PROBLEM TO WORK ON: Copy out each line of the data that holds the word "ohrievače".

[Records excerpted from a collection]
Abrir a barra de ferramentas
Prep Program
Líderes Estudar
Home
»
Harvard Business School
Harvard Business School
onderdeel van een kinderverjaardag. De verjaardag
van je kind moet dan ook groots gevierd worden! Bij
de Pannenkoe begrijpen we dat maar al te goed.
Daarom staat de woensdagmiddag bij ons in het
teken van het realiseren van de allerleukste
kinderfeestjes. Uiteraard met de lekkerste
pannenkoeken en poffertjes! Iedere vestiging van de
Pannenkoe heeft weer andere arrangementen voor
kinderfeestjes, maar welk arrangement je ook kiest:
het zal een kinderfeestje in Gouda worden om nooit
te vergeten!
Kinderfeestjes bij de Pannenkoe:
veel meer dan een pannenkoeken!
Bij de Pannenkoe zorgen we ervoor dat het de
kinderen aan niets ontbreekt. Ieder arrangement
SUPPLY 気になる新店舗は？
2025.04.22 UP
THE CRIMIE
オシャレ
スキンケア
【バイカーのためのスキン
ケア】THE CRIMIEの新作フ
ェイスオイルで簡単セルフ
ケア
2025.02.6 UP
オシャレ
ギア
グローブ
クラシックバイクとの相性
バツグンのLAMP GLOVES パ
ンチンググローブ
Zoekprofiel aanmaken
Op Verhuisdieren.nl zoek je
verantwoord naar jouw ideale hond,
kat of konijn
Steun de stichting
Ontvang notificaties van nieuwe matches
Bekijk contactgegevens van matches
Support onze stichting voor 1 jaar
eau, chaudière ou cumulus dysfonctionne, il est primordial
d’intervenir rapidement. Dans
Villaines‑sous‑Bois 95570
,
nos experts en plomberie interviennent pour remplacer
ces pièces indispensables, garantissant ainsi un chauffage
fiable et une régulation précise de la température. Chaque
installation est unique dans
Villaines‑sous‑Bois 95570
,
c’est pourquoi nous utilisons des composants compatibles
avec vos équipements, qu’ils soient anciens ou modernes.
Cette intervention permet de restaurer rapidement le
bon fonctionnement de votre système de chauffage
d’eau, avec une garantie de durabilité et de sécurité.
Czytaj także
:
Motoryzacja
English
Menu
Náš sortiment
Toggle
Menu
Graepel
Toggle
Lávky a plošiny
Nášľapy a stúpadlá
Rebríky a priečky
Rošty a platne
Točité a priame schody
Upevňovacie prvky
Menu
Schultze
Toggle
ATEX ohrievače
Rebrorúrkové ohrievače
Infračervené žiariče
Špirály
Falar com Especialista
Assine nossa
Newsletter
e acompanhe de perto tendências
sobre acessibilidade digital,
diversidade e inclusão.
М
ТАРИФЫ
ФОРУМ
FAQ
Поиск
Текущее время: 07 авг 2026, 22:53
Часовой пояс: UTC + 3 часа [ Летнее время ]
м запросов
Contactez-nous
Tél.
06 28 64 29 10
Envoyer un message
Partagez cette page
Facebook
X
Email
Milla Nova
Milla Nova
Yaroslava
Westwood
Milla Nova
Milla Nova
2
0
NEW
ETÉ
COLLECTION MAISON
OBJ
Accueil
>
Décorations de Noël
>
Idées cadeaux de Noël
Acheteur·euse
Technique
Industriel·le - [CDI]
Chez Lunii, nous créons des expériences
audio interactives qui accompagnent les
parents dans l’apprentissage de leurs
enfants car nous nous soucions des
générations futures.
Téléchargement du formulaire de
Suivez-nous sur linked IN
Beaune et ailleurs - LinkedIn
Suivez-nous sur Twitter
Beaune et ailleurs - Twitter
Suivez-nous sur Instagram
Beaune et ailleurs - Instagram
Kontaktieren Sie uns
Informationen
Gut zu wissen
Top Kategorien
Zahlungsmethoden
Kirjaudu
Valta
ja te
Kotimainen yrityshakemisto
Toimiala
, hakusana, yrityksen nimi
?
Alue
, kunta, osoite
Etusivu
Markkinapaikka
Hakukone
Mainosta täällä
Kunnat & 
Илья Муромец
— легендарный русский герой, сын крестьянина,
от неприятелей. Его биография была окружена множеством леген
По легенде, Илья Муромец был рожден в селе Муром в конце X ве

EXERCISE SOLUTION:
ATEX ohrievače
Rebrorúrkové ohrievače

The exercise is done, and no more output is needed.